Case-Study: Daedalus VM¶
Implementation of a virtual machine able to execute Daedalus Bytecode.
Daedalus is the scripting language used in the original gothic games. It was made for the use within the ZenGin specifically and is not used outside of the Gothic games. Hence, the language and bytecode format are proprietary.
DaedalusVM in ZenLib¶
This is a re-write of the DaedalusVM found inside ZenLib which might get replaced by this one at some point. The reason for rewriting is that we want to keep the door open for a possible different scripting backend to be used by REGoth. The ZenLib’s DaedalusVM is not structured in a way which makes that possible.
Design decisions¶
Unlinke the DaedalusVM in ZenLib, this VM will handle script symbols very differently.
While previously we had created native classes for each script class we needed to
access from engine code, this VM uses general key
/value
pairs to store
data from script instances. This saves us from maintaining a copy of every script class
which might even be different between games or mods.
It will also make the internal differences between global variables, arrays and classes simpler.
Parts of a DaedalusVM¶
To execute daedalus code, the VM needs the following basic parts:
- Instruction Memory
- Instruction Interpreter
- Instruction Executer
- Symbol Data Storage
- External function mapping
- Global registers
- Stack
Each of these will be discussed in the further sections.
Instruction Memory¶
The Instruction Memory is where the compiled byte code is stored and waiting to be executed. The byte code itself is compiled from text files by the original game and stored inside a .DAT-file, which can be read by ZenLib.
In daedalus byte code a single instruction can be made up from multiple bytes. However, as instructions are interpreted on the fly, there is no need to further process the byte code to split it into the real instruction counterparts. Another reason for not doing that is, that jump target will always reference raw byte code addresses.
Instruction Interpreter¶
This part is what interprets the bytecode to make the actual instruction from multiple bytes. It was decoupled from the actual execution part for a better software strucutre and better debugging possibilities.
The interpreter can be given a raw byte code address and it will try to pack all information from the instruction so the execution stage can work with it.
Instruction Executor¶
Once an instruction has been interpreted, this part will execute it. Executing an instruction
will modify the internal state of the VM. For example, an ADD
-instruction will pop two
values from the stack, add them together and push the result onto the stack.
Because of the way the original games VM is structured, there can be recursive calls to
the instruction interpreter and executor stages once a CALL
-instruction is encountered.
Symbol Data Storage¶
As many programming languages do, daedalus calls variables or functions symbols internally.

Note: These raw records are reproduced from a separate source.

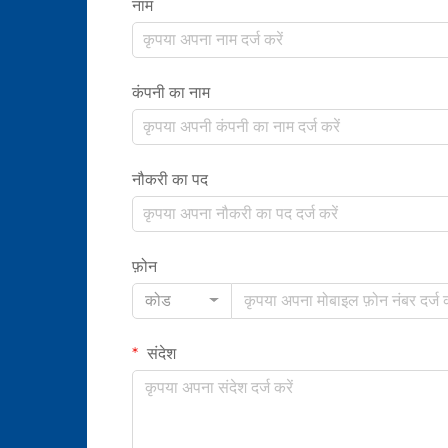
नाम
कंपनी का नाम
नौकरी का पद
फ़ोन
कोड
संदेश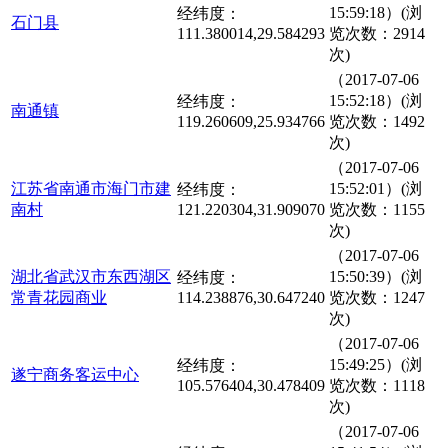
15:59:18）(浏
经纬度：
石门县
111.380014,29.584293
览次数：2914
次)
（2017-07-06
15:52:18）(浏
经纬度：
南通镇
119.260609,25.934766
览次数：1492
次)
（2017-07-06
江苏省南通市海门市建
15:52:01）(浏
经纬度：
南村
121.220304,31.909070
览次数：1155
次)
（2017-07-06
湖北省武汉市东西湖区
15:50:39）(浏
经纬度：
常青花园商业
114.238876,30.647240
览次数：1247
次)
（2017-07-06
15:49:25）(浏
经纬度：
遂宁商务客运中心
105.576404,30.478409
览次数：1118
次)
（2017-07-06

Symbols can have a name and a kind (e.g. integer variable or external function) so they
can be identified. Which symbol is valid to be used in which context is something the compiler
would check, but the daedalus VM needs to also adhere to the same rulse. For example,
it makes sense to CALL
a function, but it makes no sense to CALL
a string.
Other than having a kind, symbols will also have data associated with them. For an interger symbol that would be the value, for example. A function symbol will also carry the address of the function with it.

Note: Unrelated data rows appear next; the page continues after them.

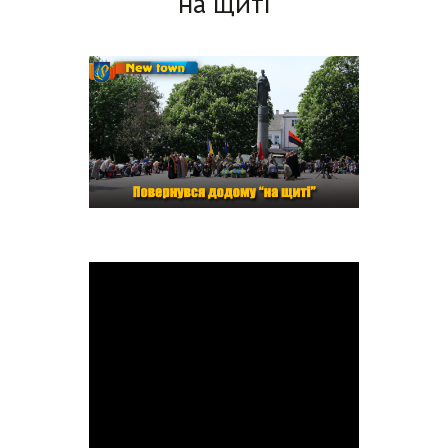
"на щиті"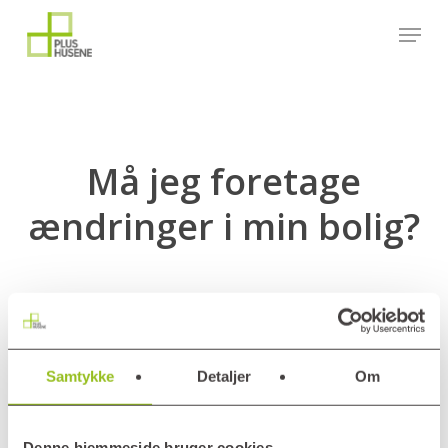
Skip
Menu
to
main
content
Må jeg foretage
ændringer i min bolig?
A
Må jeg foretage ændringer i min
Samtykke
Detaljer
Om
bolig?
Denne hjemmeside bruger cookies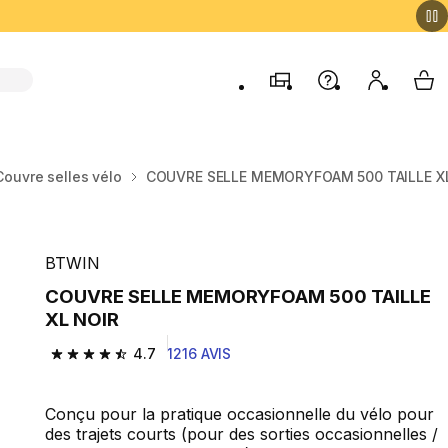
Magasins
Aide
Mon comp
My 
Couvre selles vélo
COUVRE SELLE MEMORYFOAM 500 TAILLE X
BTWIN
COUVRE SELLE MEMORYFOAM 500 TAILLE
XL NOIR
4.7
1216 AVIS
4.7 out of 5 stars from 1216 reviews
Conçu pour la pratique occasionnelle du vélo pour
des trajets courts (pour des sorties occasionnelles /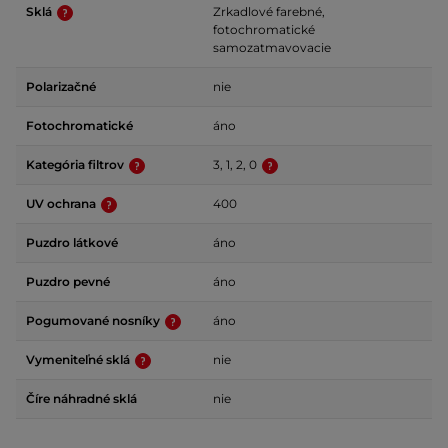
Sklá
Zrkadlové farebné,
fotochromatické
samozatmavovacie
Polarizačné
nie
Fotochromatické
áno
Kategória filtrov
3, 1, 2, 0
UV ochrana
400
Puzdro látkové
áno
Puzdro pevné
áno
Pogumované nosníky
áno
Vymeniteľné sklá
nie
Číre náhradné sklá
nie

The following kinds of symbols exist:
- Void
- Float
- Int
- String
- Class
- Func
- Instance
- Prototype
Warning
Special care has to be taken as any symbol with the Class-Variable flag set could be part of a script object so the underlaying data could change as the Current Instance is set to a different object! See Global Registers for more information.
Symbolkind Void¶
The Void type is only used for the return type of functions/externals stored in
the symbol offset member. The symbols return flag should be present if not the
functions return type is any other than void
.
Else, Void is not expected to be used as symbol type (only for error handling and internally at runtime for end-of-parameters in external definitions).
Symbolkind Float¶
This kind of symbol will store one or more 32-bit floating point values. The arraylength is comming from the .DAT-file.

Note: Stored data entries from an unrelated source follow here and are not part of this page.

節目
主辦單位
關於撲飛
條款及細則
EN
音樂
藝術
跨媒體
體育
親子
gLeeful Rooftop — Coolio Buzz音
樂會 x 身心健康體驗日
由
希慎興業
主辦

Note that daedalus does not have actual support for floats, but they can be still used as a parameter for externals.
Symbolkind Int¶
This kind of symbol will store one or more 32-bit signed integer values. The arraylength is comming from the .DAT-file.
Symbolkind String¶
This kind of symbol will store one or more string values. The arraylength is comming from the .DAT-file.
Symbolkind Class¶
In the original game, script classes were embedded into their native engine counterparts. Embedded means, that the data of the script class was a substructure inside the native class. The script code itself would get a raw native pointer to the native object and an offset to the location where the data of the script class started. Then it would just do raw memory access to modify that data.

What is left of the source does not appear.